Prosecutors were also reportedly told by a Swiss federal judge last month to provide more evidence to back up criminal charges alleging Qatari soccer and television executive Nasser al-Khelaifi provided a luxury Italian villa to FIFA’s then secretary general, Jerome Valcke.
Al-Khelaifi denies wrongdoing and remains president of French champion Paris Saint-Germain and an executive committee member of the European soccer body UEFA. Valcke was fired by FIFA and banned from soccer for 10 years.
Switzerland’s investigations are no longer overseen by the attorney general, Michael Lauber. He was recused and disciplined after it was revealed he had three meetings with current FIFA president Gianni Infantino to discuss the case, which has included at least 25 open criminal proceedings.

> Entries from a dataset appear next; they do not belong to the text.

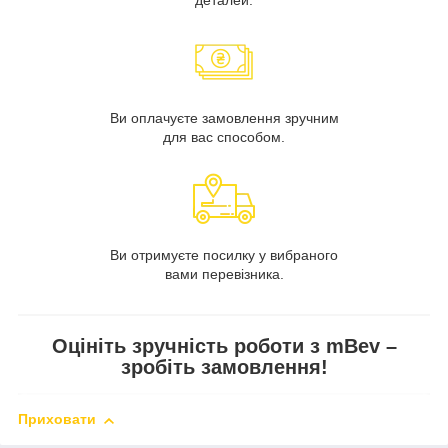
Ви оплачуєте замовлення зручним
для вас способом.
Ви отримуєте посилку у вибраного
вами перевізника.
Оцініть зручність роботи з mBev –
зробіть замовлення!
Приховати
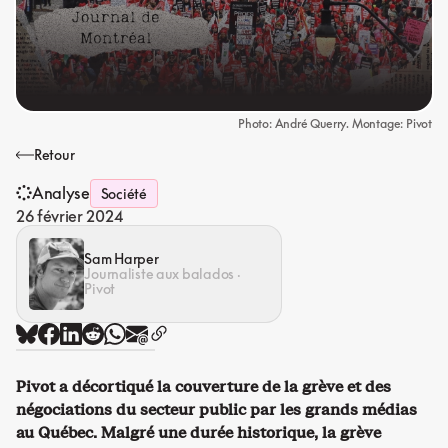
Photo: André Querry. Montage: Pivot
Retour
Analyse
Société
26 février 2024
Sam Harper
Journaliste aux balados ·
Pivot
Pivot a décortiqué la couverture de la grève et des
négociations du secteur public par les grands médias
au Québec. Malgré une durée historique, la grève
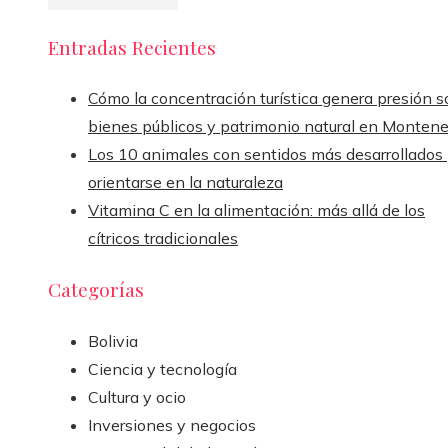
Entradas Recientes
Cómo la concentración turística genera presión s
bienes públicos y patrimonio natural en Monten
Los 10 animales con sentidos más desarrollados
orientarse en la naturaleza
Vitamina C en la alimentación: más allá de los
cítricos tradicionales
Categorías
Bolivia
Ciencia y tecnología
Cultura y ocio
Inversiones y negocios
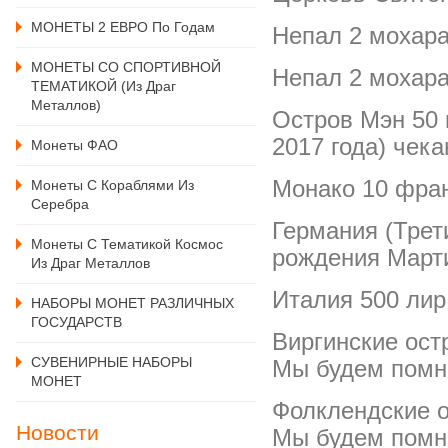
МОНЕТЫ 2 ЕВРО По Годам
Непал 2 мохара
МОНЕТЫ СО СПОРТИВНОЙ
Непал 2 мохара
ТЕМАТИКОЙ (из Драг
Металлов)
Остров Мэн 50 
2017 года) чека
Монеты ФАО
Монако 10 фран
Монеты С Кораблями Из
Серебра
Германия (Трет
Монеты С Тематикой Космос
рождения Март
Из Драг Металлов
Италия 500 лир 
НАБОРЫ МОНЕТ РАЗЛИЧНЫХ
ГОСУДАРСТВ
Виргинские ост
СУВЕНИРНЫЕ НАБОРЫ
Мы будем помн
МОНЕТ
Фолклендские о
Новости
Мы будем помни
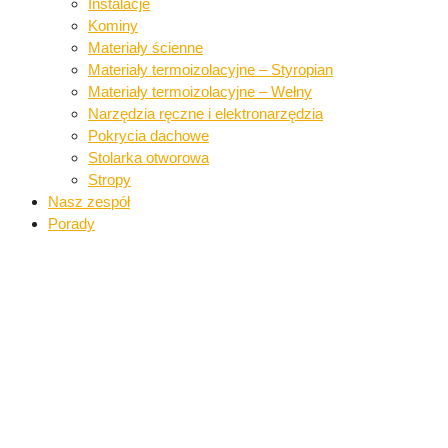
Instalacje​
Kominy
Materiały ścienne​
Materiały termoizolacyjne – Styropian
Materiały termoizolacyjne – Wełny​
Narzędzia ręczne i elektronarzędzia​
Pokrycia dachowe​​
Stolarka otworowa
Stropy
Nasz zespół
Porady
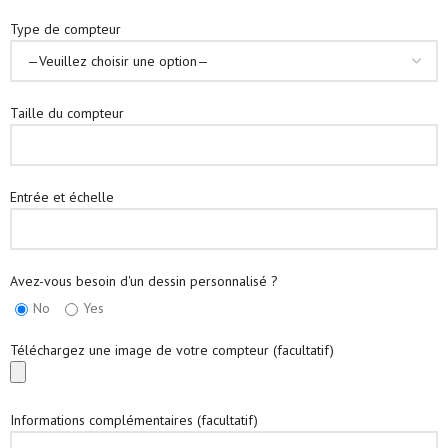
Type de compteur
Taille du compteur
Entrée et échelle
Avez-vous besoin d'un dessin personnalisé ?
No
Yes
Téléchargez une image de votre compteur (facultatif)
Informations complémentaires (facultatif)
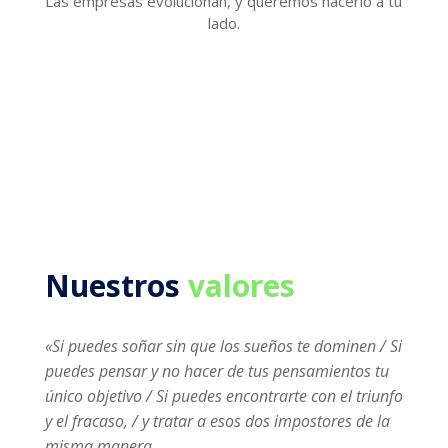
Las empresas evolucionan, y queremos hacerlo a tu
lado.
Nuestros
valores
«Si puedes soñar sin que los sueños te dominen /
Si
puedes pensar y no hacer de tus pensamientos tu
único objetivo /
Si puedes encontrarte con el triunfo
y el fracaso, /
y tratar a esos dos impostores de la
misma manera.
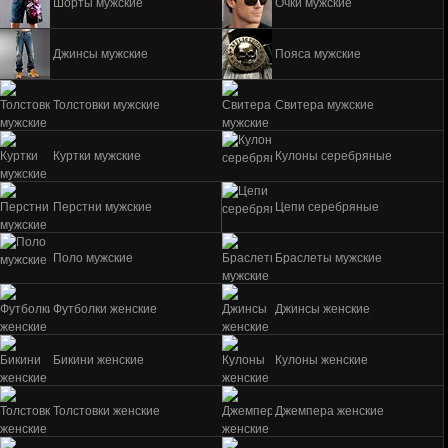
Шорты мужские
Очки мужские
Джинсы мужские
Пояса мужские
Толстовки мужские
Свитера мужские
Куртки мужские
Кулоны серебряные
Перстни мужские
Цепи серебряные
Поло мужские
Браслеты мужские
Футболки женские
Джинсы женские
Бикини женские
Кулоны женские
Толстовки женские
Джемпера женские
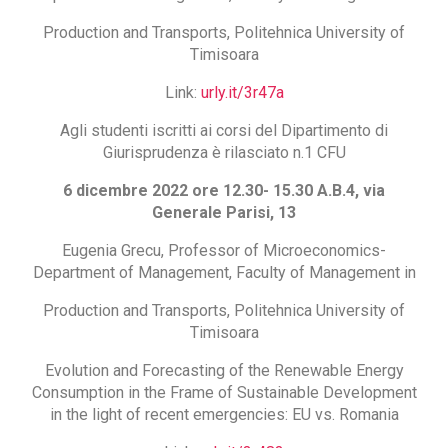
Production and Transports, Politehnica University of
Timisoara
Link:
urly.it/3r47a
Agli studenti iscritti ai corsi del Dipartimento di
Giurisprudenza è rilasciato n.1 CFU
6 dicembre 2022 ore 12.30- 15.30
A.B.4,
via
Generale Parisi, 13
Eugenia Grecu, Professor of Microeconomics-
Department of Management, Faculty of Management in
Production and Transports, Politehnica University of
Timisoara
Evolution and Forecasting of the Renewable Energy
Consumption in the Frame of Sustainable Development
in the light of recent emergencies: EU vs. Romania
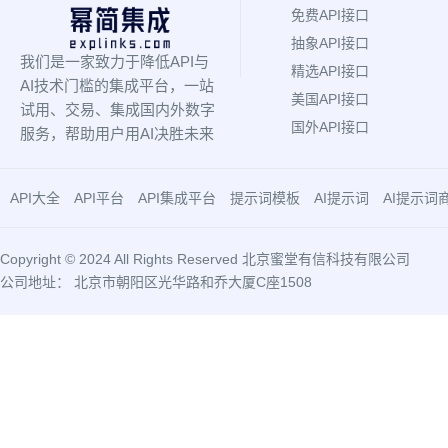
免费API接口
抽象API接口
我们是一家致力于降低API与
精选API接口
AI技术门槛的集成平台，一站
美国API接口
试用、交易、集成国内外数字
国外API接口
服务，帮助用户用AI决胜未来
API大全
API平台
API集成平台
提示词模板
AI提示词
AI提示词
Copyright © 2024 All Rights Reserved 北京蜜堂有信科技有限公司
公司地址： 北京市朝阳区光华路和乔大厦C座1508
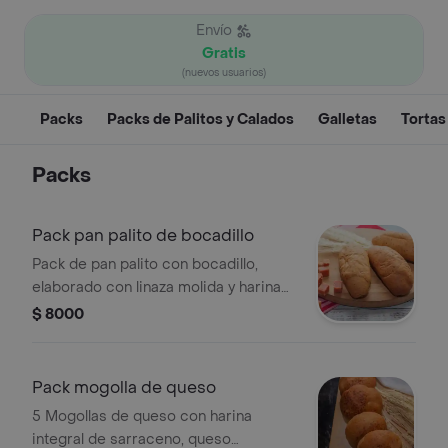
Envío
Gratis
(nuevos usuarios)
Packs
Packs de Palitos y Calados
Galletas
Tortas
Packs
Pack pan palito de bocadillo
Pack de pan palito con bocadillo,
elaborado con linaza molida y harina
integral de sarraceno, sin gluten.
$ 8000
Pack mogolla de queso
5 Mogollas de queso con harina
integral de sarraceno, queso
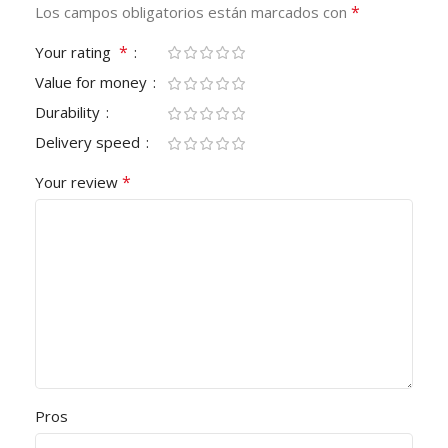
*
Los campos obligatorios están marcados con
*
Your rating
Value for money
Durability
Delivery speed
*
Your review
Pros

Momentum in the US case picked up days ago when prosecutors detailed in writing for the first time that they suspect Russia and Qatar paid bribes a decade ago to voters on FIFA’s executive committee to win hosting rights, respectively, for the 2018 and 2022 World Cups.
Extracts of emails were published to support an allegation Warner got bribes totaling $5 million in 2010 and 2011 to support Russia. That was denied by a Kremlin spokesman and the bid leader, Alexey Sorokin, now Russia’s most senior soccer official and a member of FIFA’s ruling council.